▶ **TASK TO CARRY OUT**
All of the data below should be set down again verbatim, without any images.

══ DATA SHOWN

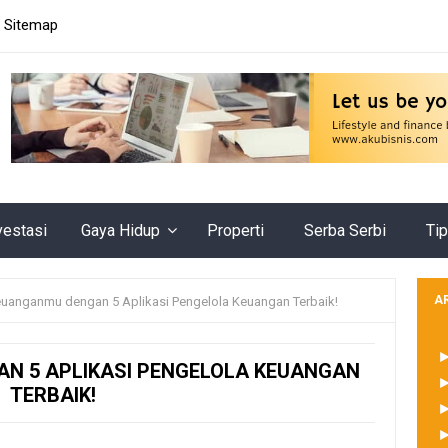
Sitemap
vestasi
Gaya Hidup
Properti
Serba Serbi
Tip
A
euanganmu dengan 5 Aplikasi Pengelola Keuangan Terbaik!
N 5 APLIKASI PENGELOLA KEUANGAN
TERBAIK!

════

▶ **REPLY TO THE TASK**
Sitemap
vestasi
Gaya Hidup
Properti
Serba Serbi
Tip
A
euanganmu dengan 5 Aplikasi Pengelola Keuangan Terbaik!
N 5 APLIKASI PENGELOLA KEUANGAN
TERBAIK!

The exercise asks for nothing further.